Studi mengungkap, antibodi dari vaksin Pfizer bisa memudar setelah 7 bulan.

EPA-EFE/ALESSANDRO DI MARCO
Vaksin Covid-19 Pfizer. Studi mengungkap, antibodi dari vaksin Covid-19 Pfizer tampak memudar setelah tujuh bulan.
Rep: Adysha Citra Ramadani Red: Reiny Dwinanda

REPUBLIKA.CO.ID, JAKARTA -- Kadar antibodi yang terbentuk dari vaksin Covid-19 Pfizer-BioNTech dapat menyusut dalam kurun waktu tujuh bulan setelah penyuntikan dosis kedua. Pemberian dosis booster di waktu yang tepat dapat kembali meningkatkan perlindungan.

Temuan dari studi terbaru ini telah dipublikasikan pada preprint server bioRxiv. Temuan ini belum ditinjau oleh rekan sejawat atau dipublikasikan secara formal dalam jurnal medis.

Melalui studi ini, peneliti menganalisis sampel darah dari 46 orang dewasa muda dan paruh baya. Sampel darah diambil dua kali, yaitu sesaat setelah partisipan menerima dosis kedua vaksin Covid-19 Pfizer-BioNTech dan enam bulan setelahnya.

Hasil studi menunjukkan bahwa vaksinasi dengan vaksin Pfizer-BioNTech tampak mendorong munculnya kadar antibodi penetral yang tinggi. Akan tetapi, setelah itu terjadi penurunan yang signifikan.

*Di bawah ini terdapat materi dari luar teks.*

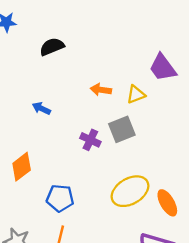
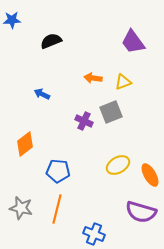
purple trapezoid: (163, 68) -> (133, 42), moved
yellow ellipse: (130, 191) -> (118, 165), size x0.7

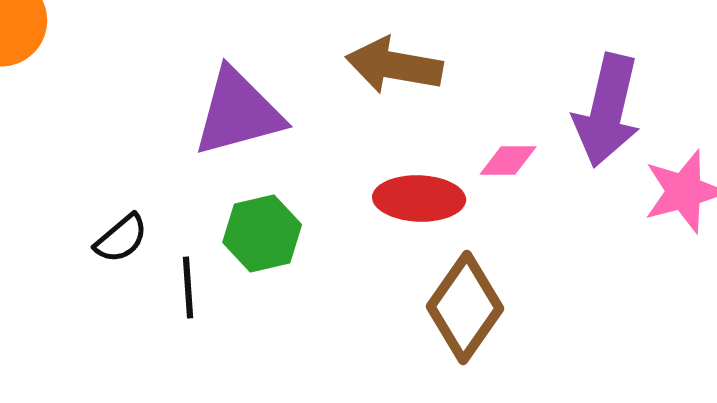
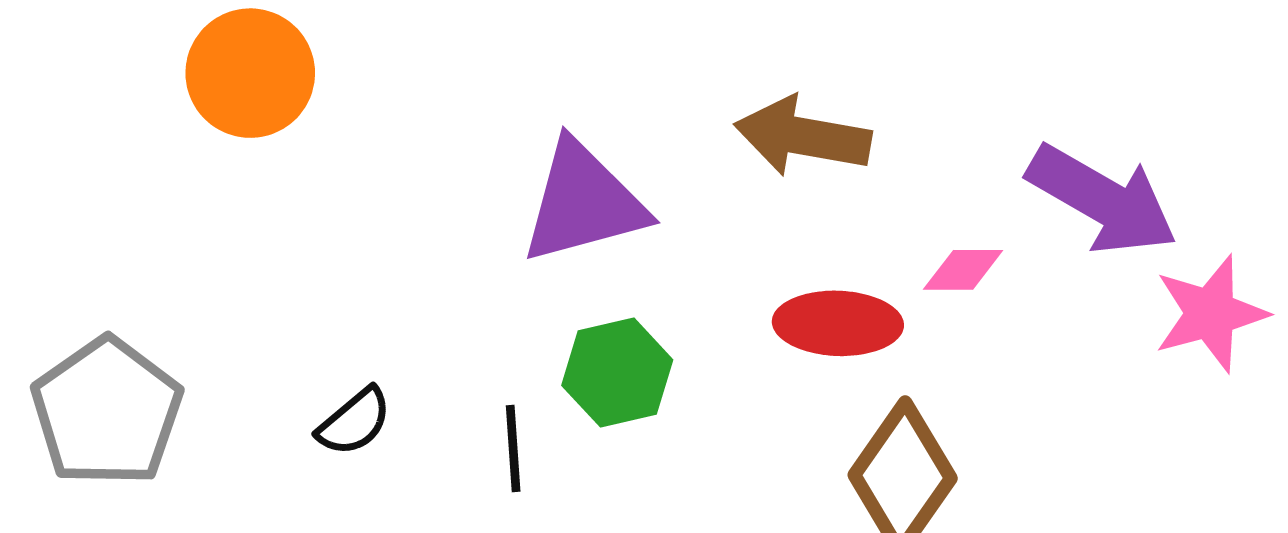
purple arrow: (607, 110) -> (1102, 200), turned -73
black semicircle: (121, 238) -> (354, 422), moved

"Kadar ini menurun hampir 10 kali lipat dalam tujuh bulan," ujar peneliti kepada Reuters, dikutip Selasa (5/10).

Pada setengah partisipan, antibodi penetral tidak terdeteksi pada bulan keenam setelah dosis kedua vaksin diberikan. Khususnya, lanjut peneliti, antibodi penetral terhadap varian delta, beta, dan mu.

Sebenarnya, antibodi penetral hanya sebagian dari pertahanan sistem tubuh dalam melawan virus. Akan tetapi, keberadaan antibodi penetral tetap penting dalam memberikan perlindungan terhadap tubuh dari infeksi virus corona.

Berdasarkan temuan ini, tim peneliti menilai dosis booster vaksin Covid-19 Pfizer-BioNTech perlu diberikan dalam kurun waktu 6-7 bulan setelah vaksinasi awal. Pemberian dosis booster ini dinilai mampu meningkatkan kembali proteksi dalam melawan Covid-19.

Baca Juga


BioNTech menilai, formula vaksin baru kemungkinan akan diperlukan pada pertengahan 2022. Formula baru akan membantu memberikan perlindungan dari mutasi-mutasi virus yang terjadi di masa mendatang.

"Tahun ini, (vaksin dengan formula baru) belum dibutuhkan, tetapi pertengahan tahun depan, bisa jadi berbeda situasinya," jelas CEO BioNTech Ugur Sahin.

Saat ini, delta merupakan varian SARS-CoV-2 yang jauh lebih menular dibandingkan virus orisinalnya. Akan tetapi, varian delta tidak cukup berbeda untuk mampu menghindar dari vaksin. Hanya saja, virus bisa terus berevolusi sehingga vaksin juga perlu terus dikembangkan.

"Virus ini akan menetap, dan virus ini akan beradaptasi lebih jauh. Ini merupakan evolusi berkelanjutan, dan evolusi tersebut baru dimulai," ujar Sahin.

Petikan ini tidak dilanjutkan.